Majumdar implored officials to view the thefts under the banner of a broader organized crime effort. Jurisdictional issues limit what local and state police can do, and he believes federal law enforcement is the only solution to stanch the bleeding.
There is precedent to launch investigations, Majumdar said. Federal indictments were handed down in 2019 to a syndicate that targeted one of his main competitors at the time, Darling Ingredients, in North Carolina, Tennessee and Virginia over a five-year span.
“At the end of the day, the feds are the only ones who can stop this,” Majumdar said.
The Albany City Police Department didn’t respond to a request for comment, nor did the Saratoga, Rensselaer and Schenectady county sheriff ’s offices. The Warren County Sheriff ’s Office said it had a couple a decade or so ago, but none recently.
State Police have launched a limited investigation.
“We’ve handled two in the Capital District and we’re currently investigating,” said Kerra Burns, a State Police spokeswoman.
The U.S. Attorney’s Office declined to comment.
In the meantime, Buffalo Biodiesel is continuing to take a whack-a-hole approach.
There appears to be no discernible pattern aside from identifying potential routes or circuits — one Apple theorizes may be selected based on the proximity to interstate highways.
“They could travel here,” Apple said, “steal and get out quick.”
Some patterns appear to be inexplicable: Among a tight cluster of restaurants in Rotterdam, Center Stage Deli and Yummy Yummy Kitchen have each been hit four times (and nearby Rooster’s, three times). Yet the adjacent Redwood Diner has not yet been targeted, according to a review of theft logs by the Times Union.
Visibility also does not appear to be a factor.
The containers are well-hidden in some locations, including the suburban Albany business that Buffalo Biodiesel had linked back to New Jersey, which stored its container in a narrow thoroughfare between the building and a densely wooded area.
Other businesses store their vats within full view of passerby and public surveillance networks.
Boulevard Bowl’s vat is located within sight of the camera networks that constitute the nerve center of Schenectady’s most technologically wired corridor, an experimental pilot program on Erie Boulevard that officials tout as the blueprint for monitoring traffic and testing new technology.
On June 20, the day Boulevard Bowl and Morrette’s were hit, 22,415 vehicles passed through the intersection of Erie Boulevard and Green Street, according to the city’s Signal Bureau.
At least one of them was the culprit.
City police, which received 19 reports of thefts as of last week, are reviewing camera footage and are working with the Capital Region Crime Analysis Center to link up with other agencies in order to share intelligence, said police spokesman Patrick Irwin.

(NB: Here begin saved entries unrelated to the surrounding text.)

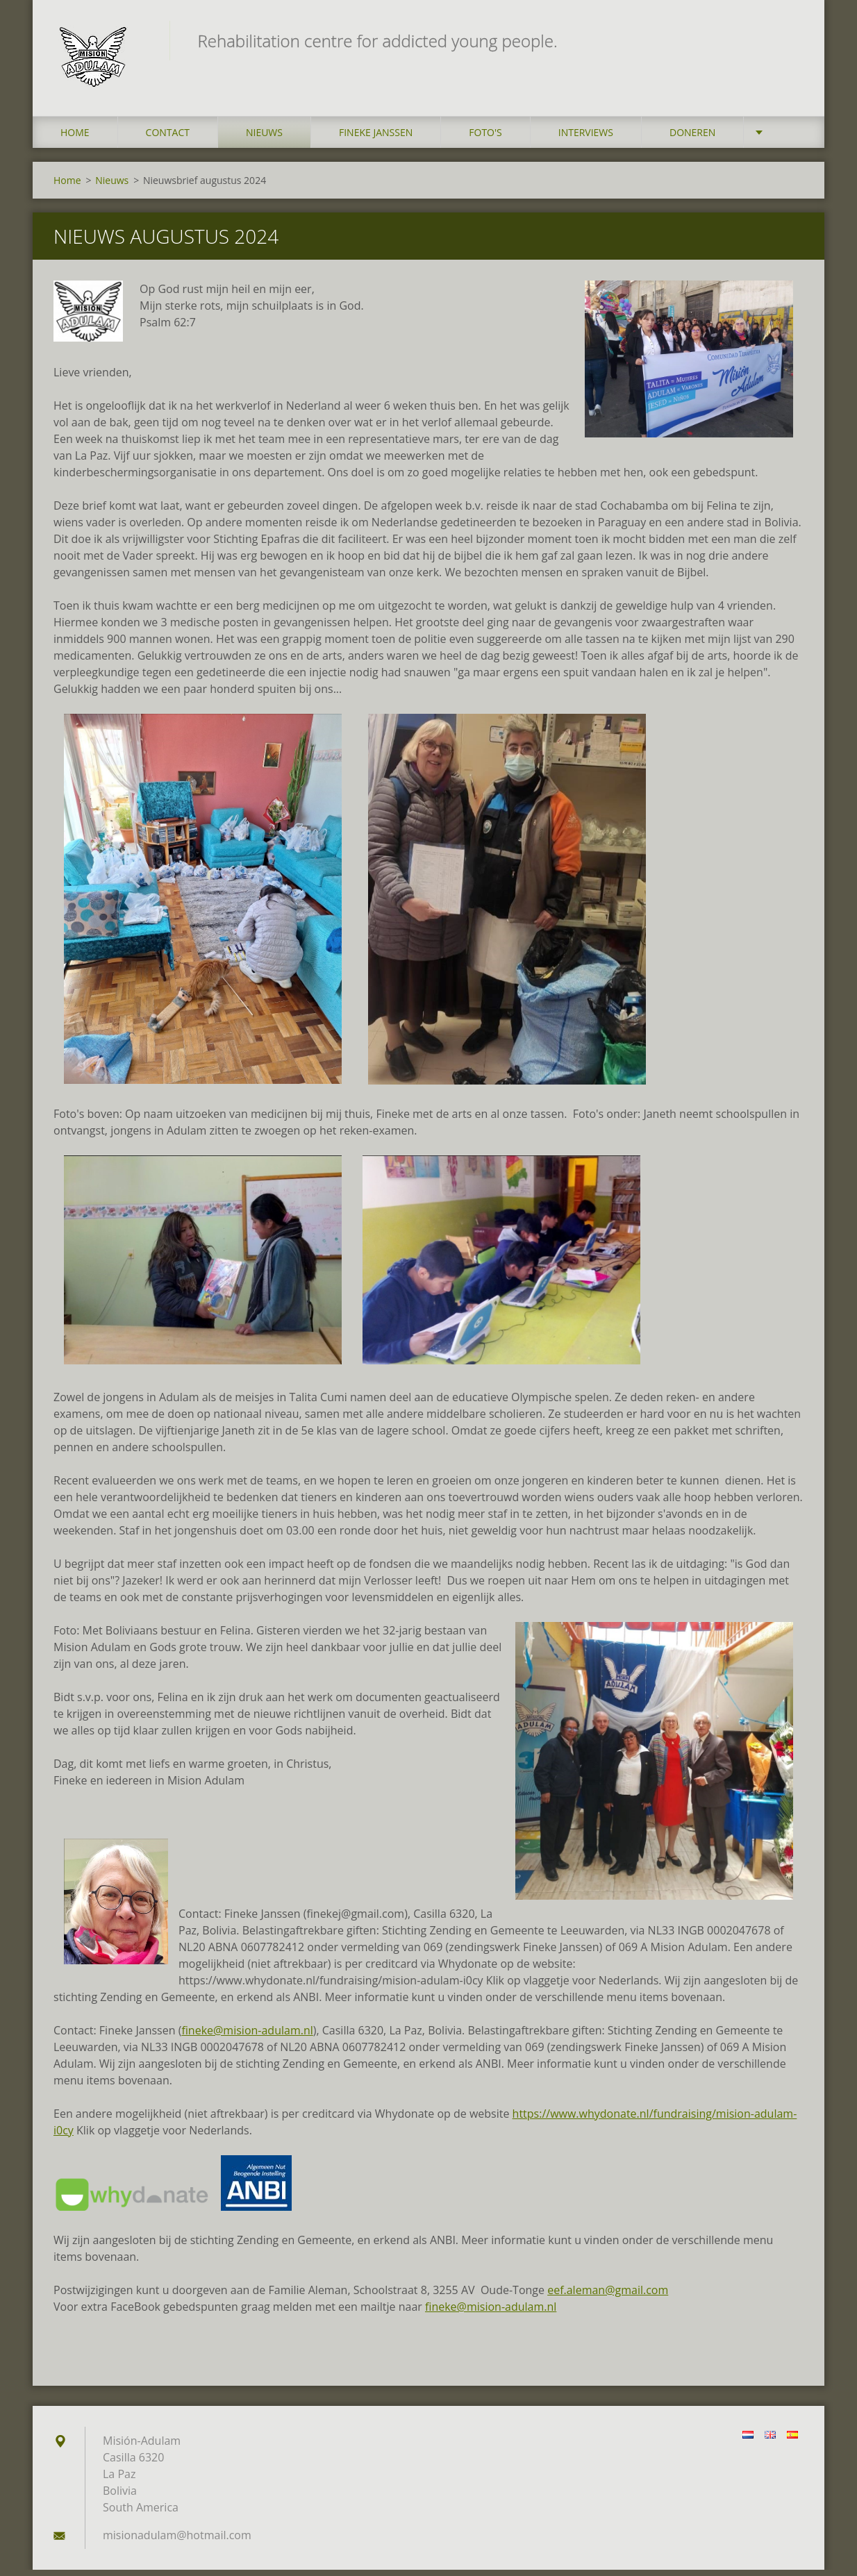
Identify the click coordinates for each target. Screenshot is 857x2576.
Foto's (485, 138)
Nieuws (264, 138)
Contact (168, 138)
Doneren (692, 138)
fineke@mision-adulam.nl (247, 2036)
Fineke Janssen (376, 138)
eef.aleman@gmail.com (607, 2296)
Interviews (585, 138)
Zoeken (788, 40)
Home (75, 138)
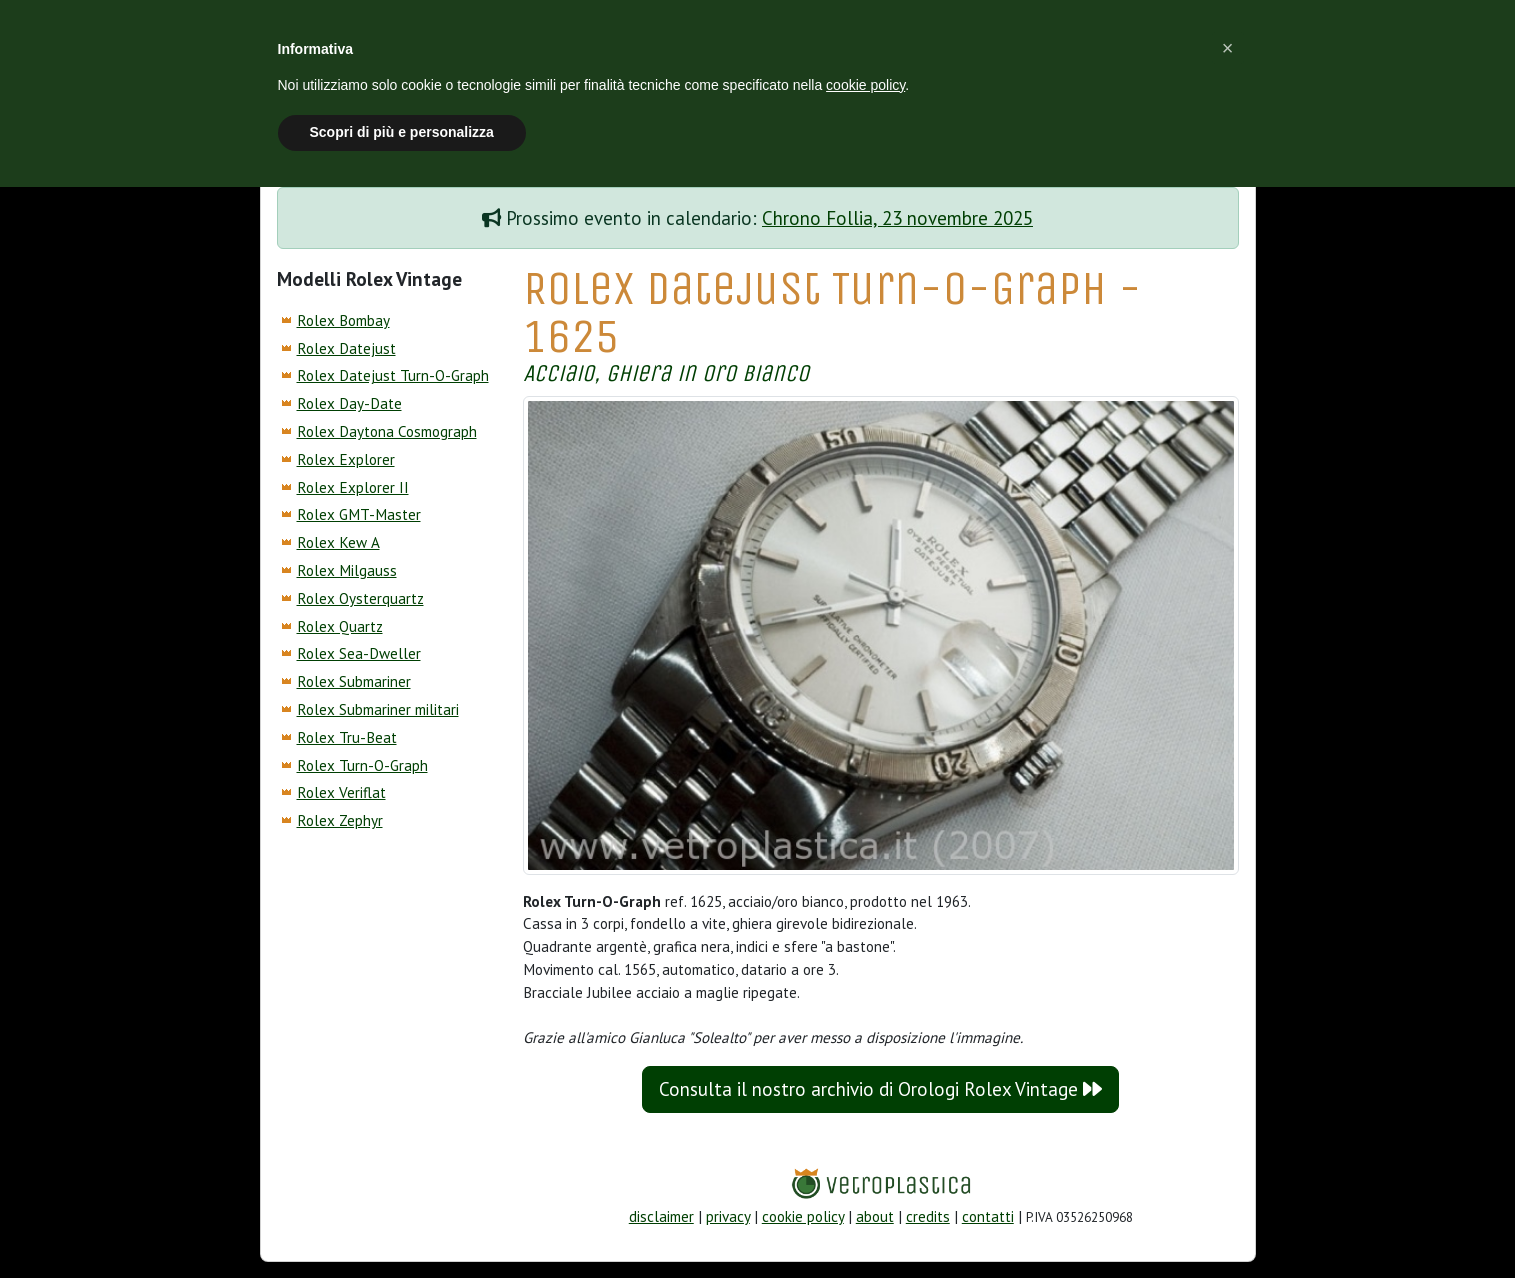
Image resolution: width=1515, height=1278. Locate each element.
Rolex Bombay (343, 320)
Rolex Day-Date (349, 403)
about (875, 1216)
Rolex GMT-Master (359, 514)
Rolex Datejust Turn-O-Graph (393, 375)
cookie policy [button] (865, 85)
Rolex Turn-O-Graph (362, 765)
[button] (1228, 48)
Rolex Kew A (338, 542)
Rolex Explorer (346, 459)
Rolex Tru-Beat (347, 737)
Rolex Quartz (340, 626)
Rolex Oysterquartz (360, 598)
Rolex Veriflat (341, 792)
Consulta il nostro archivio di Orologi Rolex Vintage (880, 1089)
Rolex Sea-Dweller (359, 653)
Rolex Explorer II (353, 487)
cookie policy (803, 1216)
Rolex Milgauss (347, 570)
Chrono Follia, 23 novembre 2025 (897, 218)
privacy (728, 1216)
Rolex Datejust (346, 348)
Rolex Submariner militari (378, 709)
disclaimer (661, 1216)
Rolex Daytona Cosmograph (387, 431)
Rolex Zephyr (340, 820)
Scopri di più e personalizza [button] (402, 132)
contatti (988, 1216)
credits (928, 1216)
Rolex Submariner (354, 681)
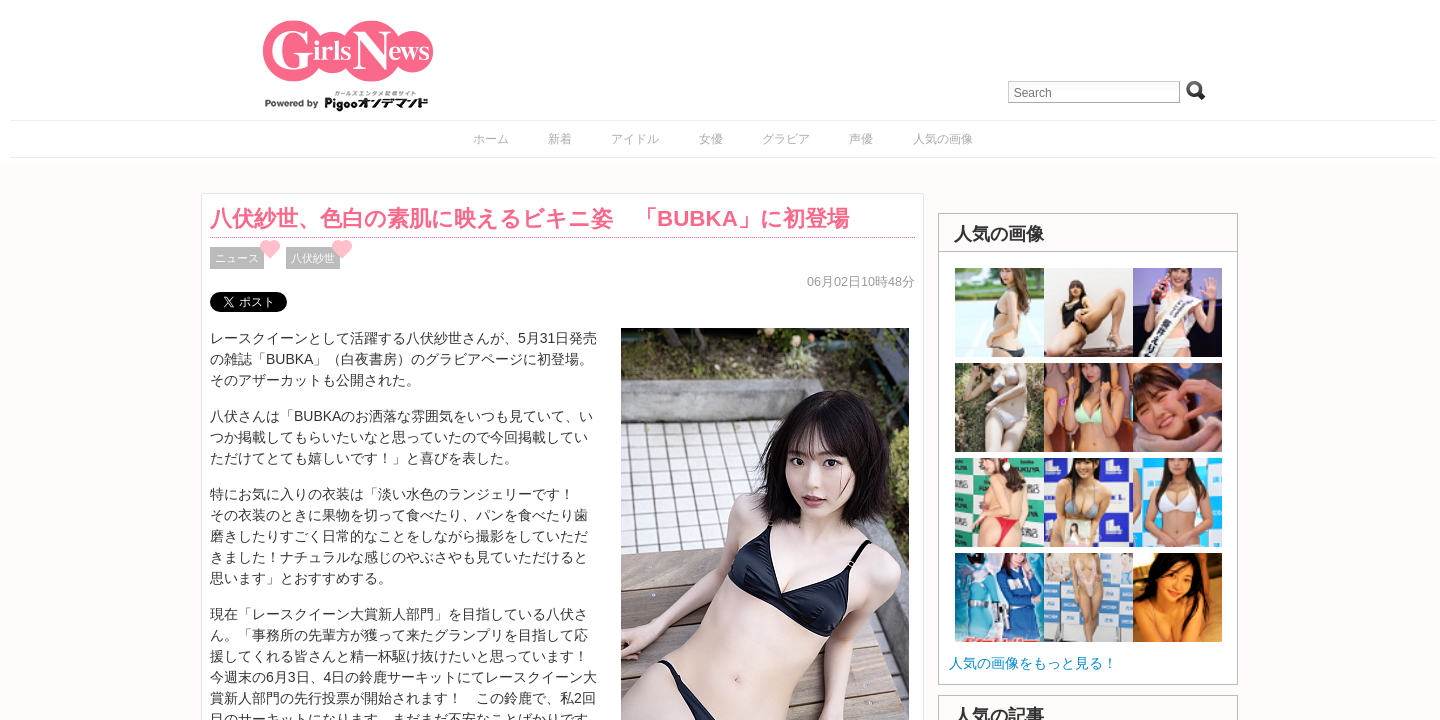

Tracking precise losses can be tricky, said Buffalo Biodiesel officials, because thieves can repair grills or replace locks once they’ve been broken, which means it can be months before staffers realize something is amiss. In the meantime, they’ll continue to fill the vats with oil.
Sometimes the vat is drained; other times, small amounts are siphoned, according to a Times Union review of the company-provided logs of the nearly 300 Albany County thefts.
Martin believes nailing the suspects can be as simple as being on the lookout for the tanker trucks.
“They’re going to get caught eventually,” Martin said.
Yet cameras may not be a panacea. Still images provided by Buffalo Biodiesel to the Times Union documented suspects swapping license plates, to avoid detection on automatic plate readers or toll cameras.
“They picked the right victim,” Majumdar said.